What all this means is that you can’t rely on anyone working behind the scenes to help you. You have to be your own champion. Depending on the school, that might mean seeking out an interview at schools that highly value that or making direct (but brief, respectful and meaningful - they are really busy!) contact with the regional admissions officer. If you haven’t met or corresponded with an AO, you might even drop them a very brief email about how you see that ____ hasn’t had any experience with students from your school in the past but you are the guy to show them what they’ve been missing (obviously in your own noncorny words - I write like what I am, a middle aged mom, you need to phrase it in your terms.)

Above all, don’t spend more time worrying about things you can’t control. Good luck.

I suggest that if you are interested in Rochester and/or Lehigh that you visit unless you have already been there. They like to see demonstrated interest. I don’t know about UVA (and it is farther away from home)

It looks like few students from your high school even applied to selective colleges. I doubt it will matter one way or another. The data set is so small that it’s hard to draw any sort of conclusion.

@swampdraggin I have visited both Rochester and Lehigh. I especially have good demonstrated interest in Lehigh. Under the “contacts” tab of the common app I denoted that I interacted with a professor for about 1.5 hours while there, I wrote the names of 4 students who attend Lehigh that I interacted with, and I mentioned that I attended a sporting event at Lehigh in the past. My essay also showed great demonstrated interest. I’m still planning on interviewing with Rochester. Thank you!

@RustyTrowel I spoke with my guidance counselor about this issue and she told me that most of our students don’t have luck with Yale because my school hasn’t “proven” itself to Yale (what ever that means). She pretty much said that Yale doesn’t value my school enough so very few students are accepted, even though I go to a well respected public highschool.

Unfortunately I don’t have the money to pay for counselors to review my Application, but I had the best English teacher read and help me revise each of my essays, and they are all pretty good.

Thank you.

Hi, AnthonyZ. I’m impressed by your thoughts and desire to navigate the college process. I agree with a few posters above that colleges are familiar with schools. I believe certain colleges have “affinities” for particular high schools, and vice versa. For example, our local HS has strong history with Claremont McKenna, Pomona and the other Claremonts.
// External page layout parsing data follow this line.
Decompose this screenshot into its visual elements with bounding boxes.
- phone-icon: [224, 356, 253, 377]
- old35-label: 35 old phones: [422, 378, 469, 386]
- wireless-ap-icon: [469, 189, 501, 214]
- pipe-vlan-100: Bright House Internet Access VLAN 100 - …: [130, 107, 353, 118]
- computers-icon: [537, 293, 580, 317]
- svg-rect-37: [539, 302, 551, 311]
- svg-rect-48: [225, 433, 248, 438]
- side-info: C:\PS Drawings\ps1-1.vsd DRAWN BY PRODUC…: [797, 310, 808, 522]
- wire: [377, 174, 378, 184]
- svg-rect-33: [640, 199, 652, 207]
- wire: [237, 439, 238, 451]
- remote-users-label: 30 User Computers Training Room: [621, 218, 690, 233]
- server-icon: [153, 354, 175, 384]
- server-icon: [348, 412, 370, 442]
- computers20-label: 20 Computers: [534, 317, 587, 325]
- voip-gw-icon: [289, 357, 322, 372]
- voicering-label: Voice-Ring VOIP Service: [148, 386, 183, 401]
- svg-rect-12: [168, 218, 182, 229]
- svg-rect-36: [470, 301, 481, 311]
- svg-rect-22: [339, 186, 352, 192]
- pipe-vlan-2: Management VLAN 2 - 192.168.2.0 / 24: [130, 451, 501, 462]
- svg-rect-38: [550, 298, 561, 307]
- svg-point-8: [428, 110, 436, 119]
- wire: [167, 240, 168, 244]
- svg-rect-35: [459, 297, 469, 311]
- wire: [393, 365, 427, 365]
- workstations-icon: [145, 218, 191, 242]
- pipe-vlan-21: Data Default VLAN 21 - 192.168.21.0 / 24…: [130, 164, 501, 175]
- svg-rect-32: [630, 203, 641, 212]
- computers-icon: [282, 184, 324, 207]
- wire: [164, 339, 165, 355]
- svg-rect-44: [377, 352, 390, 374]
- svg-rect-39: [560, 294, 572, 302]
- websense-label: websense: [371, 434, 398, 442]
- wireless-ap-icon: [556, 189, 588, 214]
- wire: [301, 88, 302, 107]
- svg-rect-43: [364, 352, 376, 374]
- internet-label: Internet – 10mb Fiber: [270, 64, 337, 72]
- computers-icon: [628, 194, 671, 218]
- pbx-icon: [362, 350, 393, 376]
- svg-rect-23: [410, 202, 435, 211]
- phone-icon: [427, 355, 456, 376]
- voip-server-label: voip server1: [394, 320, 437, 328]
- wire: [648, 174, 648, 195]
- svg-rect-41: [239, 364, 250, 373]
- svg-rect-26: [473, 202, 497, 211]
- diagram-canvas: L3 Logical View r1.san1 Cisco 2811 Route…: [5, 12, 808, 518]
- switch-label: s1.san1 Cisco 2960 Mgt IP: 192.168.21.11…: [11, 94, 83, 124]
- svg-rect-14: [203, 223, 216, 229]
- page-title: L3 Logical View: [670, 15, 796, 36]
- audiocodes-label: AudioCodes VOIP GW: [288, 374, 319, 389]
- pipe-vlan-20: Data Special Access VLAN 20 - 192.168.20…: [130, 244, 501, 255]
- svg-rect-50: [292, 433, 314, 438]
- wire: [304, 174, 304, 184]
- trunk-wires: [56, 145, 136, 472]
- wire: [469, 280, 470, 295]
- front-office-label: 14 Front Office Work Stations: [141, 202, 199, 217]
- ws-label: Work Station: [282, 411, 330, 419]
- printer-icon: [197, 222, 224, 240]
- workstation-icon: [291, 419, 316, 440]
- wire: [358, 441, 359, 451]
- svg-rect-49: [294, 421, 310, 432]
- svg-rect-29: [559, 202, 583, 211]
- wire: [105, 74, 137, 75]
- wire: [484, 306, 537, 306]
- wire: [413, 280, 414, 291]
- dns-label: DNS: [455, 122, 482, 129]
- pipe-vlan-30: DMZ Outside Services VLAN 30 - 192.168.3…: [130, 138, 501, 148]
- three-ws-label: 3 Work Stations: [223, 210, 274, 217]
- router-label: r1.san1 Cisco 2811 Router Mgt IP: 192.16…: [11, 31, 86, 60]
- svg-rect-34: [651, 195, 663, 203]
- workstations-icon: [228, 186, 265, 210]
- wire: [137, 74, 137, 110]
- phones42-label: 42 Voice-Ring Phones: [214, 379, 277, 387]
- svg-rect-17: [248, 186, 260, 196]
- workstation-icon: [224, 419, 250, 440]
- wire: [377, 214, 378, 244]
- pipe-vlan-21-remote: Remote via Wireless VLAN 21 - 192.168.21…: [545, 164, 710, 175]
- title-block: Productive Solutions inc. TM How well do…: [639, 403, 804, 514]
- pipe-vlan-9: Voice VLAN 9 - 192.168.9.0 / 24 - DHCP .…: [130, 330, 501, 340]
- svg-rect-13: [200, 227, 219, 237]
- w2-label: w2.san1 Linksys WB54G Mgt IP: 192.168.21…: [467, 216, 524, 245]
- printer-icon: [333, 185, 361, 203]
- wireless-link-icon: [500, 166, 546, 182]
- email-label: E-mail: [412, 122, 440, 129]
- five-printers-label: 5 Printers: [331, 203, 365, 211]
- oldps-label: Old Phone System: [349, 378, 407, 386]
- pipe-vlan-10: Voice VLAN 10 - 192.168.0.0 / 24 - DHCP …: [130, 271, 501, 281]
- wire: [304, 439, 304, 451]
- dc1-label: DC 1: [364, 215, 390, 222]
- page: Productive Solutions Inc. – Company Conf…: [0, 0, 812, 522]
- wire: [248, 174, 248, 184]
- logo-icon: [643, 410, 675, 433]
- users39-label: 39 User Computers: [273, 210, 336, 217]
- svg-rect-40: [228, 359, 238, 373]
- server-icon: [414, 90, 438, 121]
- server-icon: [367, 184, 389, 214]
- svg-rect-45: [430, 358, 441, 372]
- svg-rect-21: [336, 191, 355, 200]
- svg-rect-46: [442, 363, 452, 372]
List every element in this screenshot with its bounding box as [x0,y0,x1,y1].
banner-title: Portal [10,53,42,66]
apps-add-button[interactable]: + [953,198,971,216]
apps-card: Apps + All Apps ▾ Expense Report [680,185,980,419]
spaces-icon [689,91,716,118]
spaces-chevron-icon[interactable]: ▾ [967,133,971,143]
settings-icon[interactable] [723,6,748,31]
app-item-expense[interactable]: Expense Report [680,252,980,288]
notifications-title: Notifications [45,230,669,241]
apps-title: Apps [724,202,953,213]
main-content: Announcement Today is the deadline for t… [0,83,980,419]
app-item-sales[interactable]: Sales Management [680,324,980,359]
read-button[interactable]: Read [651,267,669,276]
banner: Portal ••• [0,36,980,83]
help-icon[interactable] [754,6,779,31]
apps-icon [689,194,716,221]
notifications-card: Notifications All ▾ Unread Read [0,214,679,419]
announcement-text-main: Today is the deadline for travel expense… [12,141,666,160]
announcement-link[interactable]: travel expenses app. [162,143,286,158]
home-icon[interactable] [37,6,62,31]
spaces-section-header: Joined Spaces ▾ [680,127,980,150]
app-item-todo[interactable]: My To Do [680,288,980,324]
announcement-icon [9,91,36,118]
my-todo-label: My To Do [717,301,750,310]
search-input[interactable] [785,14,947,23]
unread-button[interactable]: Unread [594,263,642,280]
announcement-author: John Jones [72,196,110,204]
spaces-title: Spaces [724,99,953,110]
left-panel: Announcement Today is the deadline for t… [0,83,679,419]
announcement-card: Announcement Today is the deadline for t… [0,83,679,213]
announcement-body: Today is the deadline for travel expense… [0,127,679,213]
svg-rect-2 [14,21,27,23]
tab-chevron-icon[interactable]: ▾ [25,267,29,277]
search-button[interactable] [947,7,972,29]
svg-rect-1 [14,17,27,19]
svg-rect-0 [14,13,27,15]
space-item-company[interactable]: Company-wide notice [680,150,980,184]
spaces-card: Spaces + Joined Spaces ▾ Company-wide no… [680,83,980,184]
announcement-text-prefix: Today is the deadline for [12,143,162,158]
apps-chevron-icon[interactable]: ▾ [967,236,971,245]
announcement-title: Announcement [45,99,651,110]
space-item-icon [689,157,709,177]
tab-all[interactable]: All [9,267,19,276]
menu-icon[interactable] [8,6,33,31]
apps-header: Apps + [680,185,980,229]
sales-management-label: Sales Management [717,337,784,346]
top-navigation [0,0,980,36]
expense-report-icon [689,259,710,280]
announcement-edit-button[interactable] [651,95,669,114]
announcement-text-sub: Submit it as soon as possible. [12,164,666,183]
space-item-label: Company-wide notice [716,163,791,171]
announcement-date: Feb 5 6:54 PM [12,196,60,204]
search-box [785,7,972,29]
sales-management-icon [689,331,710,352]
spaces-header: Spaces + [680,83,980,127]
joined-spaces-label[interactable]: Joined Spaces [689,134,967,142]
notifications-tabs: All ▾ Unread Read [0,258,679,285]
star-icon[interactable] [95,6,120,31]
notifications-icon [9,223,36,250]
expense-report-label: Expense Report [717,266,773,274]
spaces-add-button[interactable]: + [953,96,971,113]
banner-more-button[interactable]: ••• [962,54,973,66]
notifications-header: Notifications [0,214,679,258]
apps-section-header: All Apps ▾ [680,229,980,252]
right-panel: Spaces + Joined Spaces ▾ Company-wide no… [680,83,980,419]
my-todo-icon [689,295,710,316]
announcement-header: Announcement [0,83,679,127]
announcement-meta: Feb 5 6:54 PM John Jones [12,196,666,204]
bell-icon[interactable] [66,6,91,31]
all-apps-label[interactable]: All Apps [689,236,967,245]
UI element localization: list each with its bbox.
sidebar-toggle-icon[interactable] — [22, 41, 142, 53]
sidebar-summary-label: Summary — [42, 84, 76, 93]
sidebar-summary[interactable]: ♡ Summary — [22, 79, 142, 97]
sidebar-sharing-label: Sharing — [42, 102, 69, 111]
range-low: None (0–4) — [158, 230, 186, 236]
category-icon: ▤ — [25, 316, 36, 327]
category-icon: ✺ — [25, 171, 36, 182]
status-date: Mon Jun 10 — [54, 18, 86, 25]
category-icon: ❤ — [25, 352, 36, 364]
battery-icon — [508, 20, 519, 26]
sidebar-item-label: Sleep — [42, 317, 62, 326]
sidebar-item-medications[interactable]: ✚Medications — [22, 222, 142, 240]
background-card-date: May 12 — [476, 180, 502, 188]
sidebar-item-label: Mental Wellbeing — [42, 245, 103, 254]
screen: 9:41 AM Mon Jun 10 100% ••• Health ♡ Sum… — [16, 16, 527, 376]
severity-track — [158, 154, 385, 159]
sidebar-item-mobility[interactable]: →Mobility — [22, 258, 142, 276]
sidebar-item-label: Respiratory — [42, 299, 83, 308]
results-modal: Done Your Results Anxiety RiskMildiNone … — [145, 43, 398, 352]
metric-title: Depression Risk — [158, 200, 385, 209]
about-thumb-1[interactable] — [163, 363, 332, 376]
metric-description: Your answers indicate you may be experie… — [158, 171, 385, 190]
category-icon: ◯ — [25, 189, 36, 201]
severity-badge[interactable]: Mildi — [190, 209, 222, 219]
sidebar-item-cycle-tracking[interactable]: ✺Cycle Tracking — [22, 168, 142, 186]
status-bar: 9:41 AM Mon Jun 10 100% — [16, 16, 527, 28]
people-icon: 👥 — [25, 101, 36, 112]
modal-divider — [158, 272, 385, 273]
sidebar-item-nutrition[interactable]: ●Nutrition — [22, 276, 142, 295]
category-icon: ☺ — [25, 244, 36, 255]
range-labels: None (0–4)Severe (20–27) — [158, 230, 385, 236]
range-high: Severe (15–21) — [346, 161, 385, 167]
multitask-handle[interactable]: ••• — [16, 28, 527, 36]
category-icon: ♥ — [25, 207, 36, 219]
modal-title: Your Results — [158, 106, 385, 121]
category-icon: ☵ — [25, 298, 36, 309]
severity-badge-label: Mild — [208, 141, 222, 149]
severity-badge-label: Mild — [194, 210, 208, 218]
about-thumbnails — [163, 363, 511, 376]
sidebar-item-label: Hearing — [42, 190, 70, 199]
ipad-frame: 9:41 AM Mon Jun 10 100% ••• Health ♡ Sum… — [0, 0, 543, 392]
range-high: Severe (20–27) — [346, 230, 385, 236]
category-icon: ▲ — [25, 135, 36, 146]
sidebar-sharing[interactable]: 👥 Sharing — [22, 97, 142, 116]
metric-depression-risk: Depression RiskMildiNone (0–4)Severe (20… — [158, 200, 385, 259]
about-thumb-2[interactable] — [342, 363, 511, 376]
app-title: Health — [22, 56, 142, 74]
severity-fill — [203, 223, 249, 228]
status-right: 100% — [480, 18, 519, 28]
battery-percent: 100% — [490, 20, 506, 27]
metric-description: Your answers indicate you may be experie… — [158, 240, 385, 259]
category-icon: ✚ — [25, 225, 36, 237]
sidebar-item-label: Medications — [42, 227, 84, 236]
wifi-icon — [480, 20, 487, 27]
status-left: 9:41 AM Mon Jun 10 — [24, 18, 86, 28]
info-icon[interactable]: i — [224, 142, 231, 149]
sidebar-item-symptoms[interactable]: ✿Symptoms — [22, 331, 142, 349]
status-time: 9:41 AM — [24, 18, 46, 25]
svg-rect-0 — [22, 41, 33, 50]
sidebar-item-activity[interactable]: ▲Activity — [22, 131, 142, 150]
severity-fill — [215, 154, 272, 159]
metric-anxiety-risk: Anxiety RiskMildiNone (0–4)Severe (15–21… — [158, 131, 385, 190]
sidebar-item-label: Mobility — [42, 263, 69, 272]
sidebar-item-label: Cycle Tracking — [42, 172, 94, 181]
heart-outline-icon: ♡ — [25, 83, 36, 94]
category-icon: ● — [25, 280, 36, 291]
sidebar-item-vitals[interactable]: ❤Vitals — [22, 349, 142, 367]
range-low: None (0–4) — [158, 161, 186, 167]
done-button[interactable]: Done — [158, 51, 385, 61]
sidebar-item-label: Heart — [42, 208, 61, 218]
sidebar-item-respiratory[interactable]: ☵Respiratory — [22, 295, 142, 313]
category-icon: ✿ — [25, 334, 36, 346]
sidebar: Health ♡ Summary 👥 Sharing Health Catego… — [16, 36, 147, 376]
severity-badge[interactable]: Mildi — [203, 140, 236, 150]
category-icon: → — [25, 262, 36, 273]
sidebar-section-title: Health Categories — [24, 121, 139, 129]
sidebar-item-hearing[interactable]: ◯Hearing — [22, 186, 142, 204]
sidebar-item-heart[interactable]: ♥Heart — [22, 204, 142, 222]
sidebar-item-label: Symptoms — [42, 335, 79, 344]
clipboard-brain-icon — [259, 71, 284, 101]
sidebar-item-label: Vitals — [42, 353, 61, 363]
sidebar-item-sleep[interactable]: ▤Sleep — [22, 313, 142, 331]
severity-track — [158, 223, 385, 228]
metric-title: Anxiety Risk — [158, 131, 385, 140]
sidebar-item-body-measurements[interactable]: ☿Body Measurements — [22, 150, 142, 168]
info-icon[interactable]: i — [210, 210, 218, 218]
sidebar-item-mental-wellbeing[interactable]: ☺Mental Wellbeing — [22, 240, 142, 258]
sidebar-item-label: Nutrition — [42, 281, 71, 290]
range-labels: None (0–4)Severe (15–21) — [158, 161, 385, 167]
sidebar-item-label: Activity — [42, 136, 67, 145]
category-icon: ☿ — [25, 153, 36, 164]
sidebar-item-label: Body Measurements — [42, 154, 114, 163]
Given that the acceptance rates are around 9-15% for each school, you’d think our school would have one kid every few years, when in fact a few get into each almost every year. Likewise, nobody from our HS seems to get into Vanderbilt. All little red x’s on scattergrams! If your GC is saying that you’re not a “Yale school,” for whatever reason, perhaps they can tell you if any of your chosen schools have affinity with your high school. Also, from personal experience, having direct contact and building a relationship with each of your top choices Admissions rep (if they have a designated person) definitely helps. I saw it in both my kids processes, and the schools where they had deeper connection with the staff member, they were admitted. Could be coincidence or luck, by my intuition says this admission connection made a difference. Sounds like you’ve done this with Lehigh, which is a great school. Again, others have made suggestions for you on this front. Best of luck!
p.s. We couldn’t afford a private college advisor either, and I worried that my D’s application would not be as polished. She got into one of her top choice schools, so I guess her app was fine! (rejected from another top choice, so she’s batting 500). Colleges might be able to tell when an app is too polished – and i just learned that an acceptance was pulled by a college when they learned the college advisor had completed sections of the common app for the student. yikes.

@AnthonyZ If your GC has specific insights about how an individual college actually behaves with respect to students applying from your school, then I think you have to give that some weight. If GCs were allowed to write a book on how the colleges actually behave, it would be a best seller. For example, at my D’s high school, the GC knew right away that my D would never be admitted to either Williams or UVa because of the past pattern of decision making behavior by both of those schools with respect to students like her.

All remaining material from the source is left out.